Most people can claim an exemption on their tax return. It can lower your taxable income, which in most cases, that reduces the amount of tax you owe for the year. Here are eight tax facts about exemptions to help you file your tax return.
1. Exemptions Cut Income. There are two types of exemptions. The first type is a personal exemption. The second type is an exemption for a dependent. You can usually deduct $4,000 for each exemption you claim on your 2015 tax return.
2. Personal Exemptions. You can usually claim an exemption for yourself. If you’re married and file a joint return, you can claim one for your spouse, too. If you file a separate return, you can claim an exemption for your spouse only if your spouse:
- Had no gross income,
- Is not filing a tax return, and
- Was not the dependent of another taxpayer.
3. Exemptions for Dependents. You can usually claim an exemption for each of your dependents. A dependent is either your child or a relative who meets a set of tests. You can’t claim your spouse as a dependent. You must list the Social Security number of each dependent you claim on your tax return. To learn more about these rules, please call the office.

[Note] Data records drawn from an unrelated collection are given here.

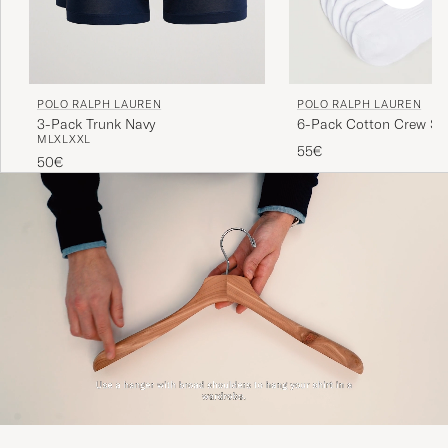
POLO RALPH LAUREN
POLO RALPH LAUREN
3-Pack Trunk Navy
6-Pack Cotton Crew So
M
L
XL
XXL
55€
50€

4. Report Health Care Coverage. The health care law requires you to report certain health insurance information for you and your family. The individual shared responsibility provision requires you and each member of your family to either:
- Have qualifying health insurance, called minimum essential coverage, or
- Have an exemption from this coverage requirement, or
- Make a shared responsibility payment when you file your 2015 tax return.
Please call if you’d like more information about these rules.

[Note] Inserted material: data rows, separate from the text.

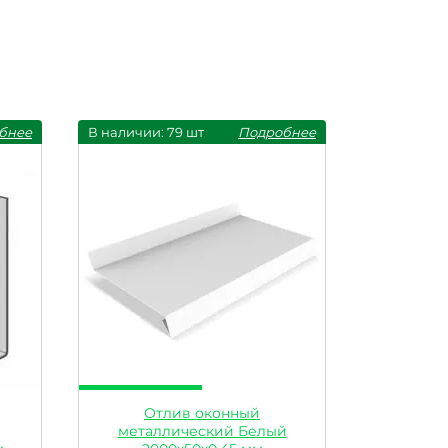
бнее
В наличии: 79 шт
Подробнее
Отлив оконный
металлический Белый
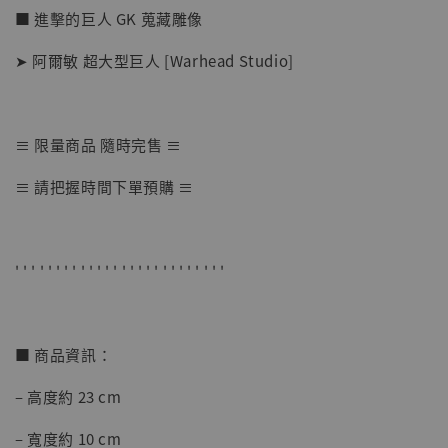
■ 進擊的巨人 GK 蒐藏雕像
➤ 阿爾敏 超大型巨人 [Warhead Studio]
≡ 限量商品 隨時完售 ≡
【店內現貨】海賊王 系列蒐藏雕像 布魯克達
≡ 請把握時間下單預購 ≡
摩 [7STARS Studio]
-
+
NT$ 1,500
NT$ 1,870
' ' ' ' ' ' ' ' ' ' ' ' ' ' ' ' ' ' ' ' ' ' ' ' ' '
加入購物車
■ 商品資訊：
– 高度約 23 cm
加購優惠【讓子彈飛 鵝城縣長 張麻子 [BK01]】
– 寬度約 10 cm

5. Some People Don’t Qualify. You normally may not claim married persons as dependents if they file a joint return with their spouse. There are some exceptions to this rule.
6. Dependents May Have to File. A person who you can claim as your dependent may have to file their own tax return. This depends on certain factors, like total income, whether they are married and if they owe certain taxes.

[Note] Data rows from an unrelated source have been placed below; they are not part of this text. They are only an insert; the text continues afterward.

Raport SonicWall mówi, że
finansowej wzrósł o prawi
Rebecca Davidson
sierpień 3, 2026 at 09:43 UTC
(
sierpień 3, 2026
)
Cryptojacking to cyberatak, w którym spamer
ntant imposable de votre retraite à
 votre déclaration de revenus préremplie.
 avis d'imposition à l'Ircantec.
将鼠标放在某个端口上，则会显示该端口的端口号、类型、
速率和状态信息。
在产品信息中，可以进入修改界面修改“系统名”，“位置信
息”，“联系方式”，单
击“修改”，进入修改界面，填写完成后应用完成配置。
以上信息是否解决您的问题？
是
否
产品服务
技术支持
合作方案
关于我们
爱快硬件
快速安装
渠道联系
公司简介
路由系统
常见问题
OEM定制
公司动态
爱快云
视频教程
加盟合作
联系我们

7. No Exemption on Dependent’s Return. If you can claim a person as a dependent, that person can’t claim a personal exemption on his or her own tax return. This is true even if you don’t actually claim that person on your tax return. This rule applies because you can claim that person as your dependent.
8. Exemption Phase-Out. The $4,000 per exemption is subject to income limits. This rule may reduce or eliminate the amount you can claim based on the amount of your income.